▶ [WHAT IS NEEDED]
Search term "Natale": please copy every line of the records below that contains it.

▶ [MATERIALS PROVIDED]
__________
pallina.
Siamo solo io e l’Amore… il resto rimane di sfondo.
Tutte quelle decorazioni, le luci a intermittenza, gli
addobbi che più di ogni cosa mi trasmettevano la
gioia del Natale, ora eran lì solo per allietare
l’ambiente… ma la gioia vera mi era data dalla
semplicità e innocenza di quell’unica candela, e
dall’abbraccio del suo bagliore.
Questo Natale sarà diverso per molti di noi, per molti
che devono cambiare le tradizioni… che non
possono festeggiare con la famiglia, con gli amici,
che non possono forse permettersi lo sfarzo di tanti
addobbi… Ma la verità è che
__________
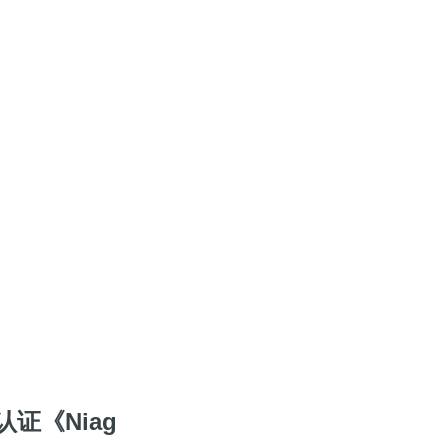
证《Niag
__________
▶ [COMPLETED TASK]
gioia del Natale, ora eran lì solo per allietare
Questo Natale sarà diverso per molti di noi, per molti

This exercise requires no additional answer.